While I haven’t wanted to admit it for many years, I know what my sister meant. I know why she stayed. She stayed with a good man who loved her and their children. A man who was molested himself as a child. A man who had his monsters and when faced with what he’d done, he acknowledged it and did what child protective services and his wife insisted he do to ensure it wouldn’t happen again. A man who spent years trying to rebuild a relationship with his wife and daughters. And to this day, I remain conflicted. I want to hate him and never forgive him. I want to hold on to the idea that this is a black-and-white issue, if there ever was one. I want my sister to have left him and choose her children over him. She insists that she did. She insists that her choice was the best one for everyone to heal.

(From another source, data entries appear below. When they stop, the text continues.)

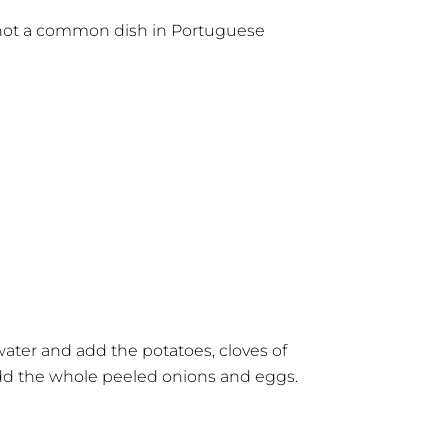
e not a common dish in Portuguese
ater and add the potatoes, cloves of
 add the whole peeled onions and eggs.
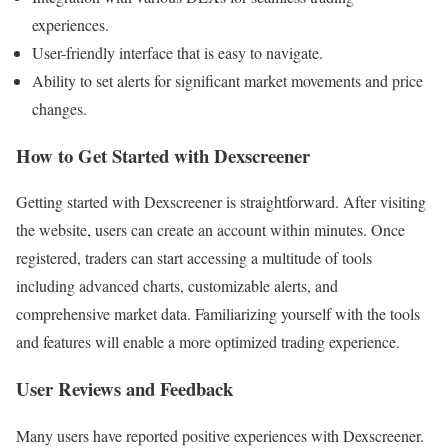
experiences.
User-friendly interface that is easy to navigate.
Ability to set alerts for significant market movements and price
changes.
How to Get Started with Dexscreener
Getting started with Dexscreener is straightforward. After visiting
the website, users can create an account within minutes. Once
registered, traders can start accessing a multitude of tools
including advanced charts, customizable alerts, and
comprehensive market data. Familiarizing yourself with the tools
and features will enable a more optimized trading experience.
User Reviews and Feedback
Many users have reported positive experiences with Dexscreener.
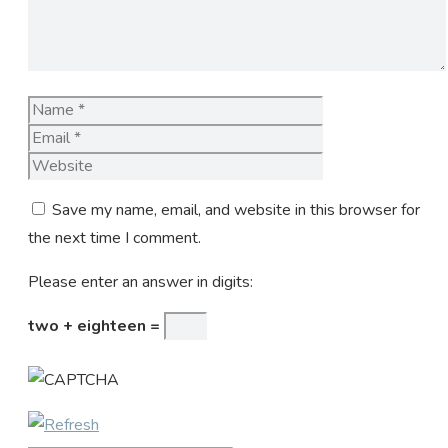
Name
Email
Website
Save my name, email, and website in this browser for
the next time I comment.
Please enter an answer in digits:
two + eighteen =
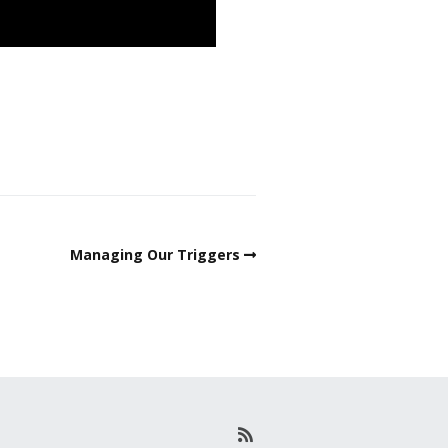
Managing Our Triggers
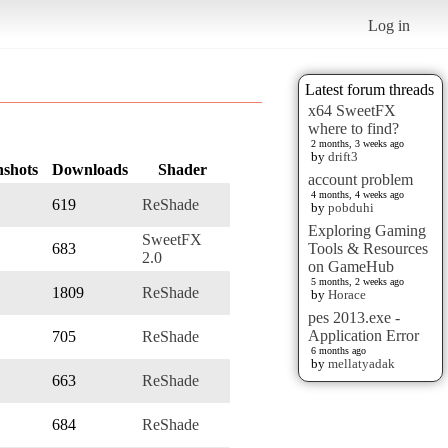
Log in
Latest forum threads
x64 SweetFX
where to find?
2 months, 3 weeks ago
by
drift3
nshots
Downloads
Shader
account problem
4 months, 4 weeks ago
619
ReShade
by
pobduhi
Exploring Gaming
SweetFX
683
Tools & Resources
2.0
on GameHub
5 months, 2 weeks ago
1809
ReShade
by
Horace
pes 2013.exe -
Application Error
705
ReShade
6 months ago
by
mellatyadak
663
ReShade
684
ReShade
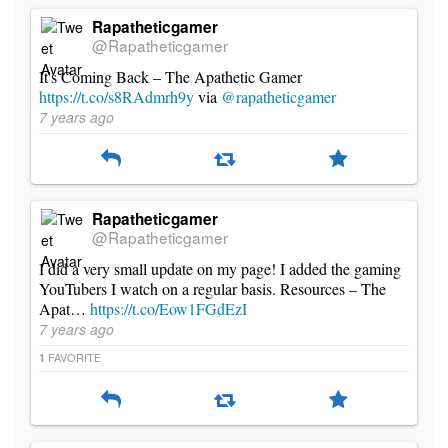
Rapatheticgamer
@Rapatheticgamer
It's Coming Back – The Apathetic Gamer
https://t.co/s8RAdmrh9y
via
@rapatheticgamer
7 years ago
Rapatheticgamer
@Rapatheticgamer
I did a very small update on my page! I added the gaming
YouTubers I watch on a regular basis. Resources – The
Apat…
https://t.co/Eow1FGdEzI
7 years ago
FAVORITE
1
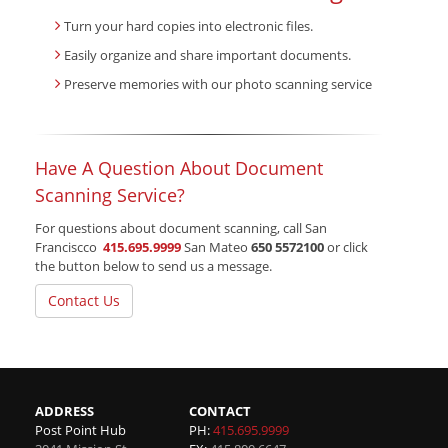
Turn your hard copies into electronic files.
Easily organize and share important documents.
Preserve memories with our photo scanning service
Have A Question About Document
Scanning Service?
For questions about document scanning, call San
Franciscco
415.695.9999
San Mateo
650 5572100
or click
the button below to send us a message.
Contact Us
ADDRESS
CONTACT
Post Point Hub
PH:
415.695.9999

I’ve come to believe that maybe she did make the right choice. Or at least a right choice. But how could staying with the man who molested your child be the right choice? And so the war in my head continues.
Here we are, seven years after my niece made her disclosure to me. My father and brothers are dead, and my mother is in assisted living, her health declining. Soon, all I’ll have left is my sister. On May 20 this year she sent me a happy birthday text for the first time in nearly a decade. It was the first birthday wish of the day. I was still in bed when I got it. And I broke into tears. I was so touched. And filled with an ache I hadn’t even known was there. Yesterday was my younger brother’s birthday. Sam called me to talk about my mom’s beach house that’s up for sale. She asked me to come down and visit my mom more. She told me she thinks I need that, and so does my mom. She told me mom won’t be around much longer, and she wants us to spend time with her. She told me I’ll soon be her only family left and she loves me. She reminded me we were close once. And then she told me she’d stood out on the deck of her beach house that morning and sung happy birthday to our brother. She said she’d almost called me to sing it with her. She invited me to her daughter’s engagement party in August, and said I could see her other daughter’s baby then, who soon would be turning one. I’ve only seen her once since she was born. So I’ll see her for a second time next month.
Is there such a thing as forgiveness in a situation like this? I want to forgive him. I think I’ve at long last forgiven my sister. I hope they both will forgive me.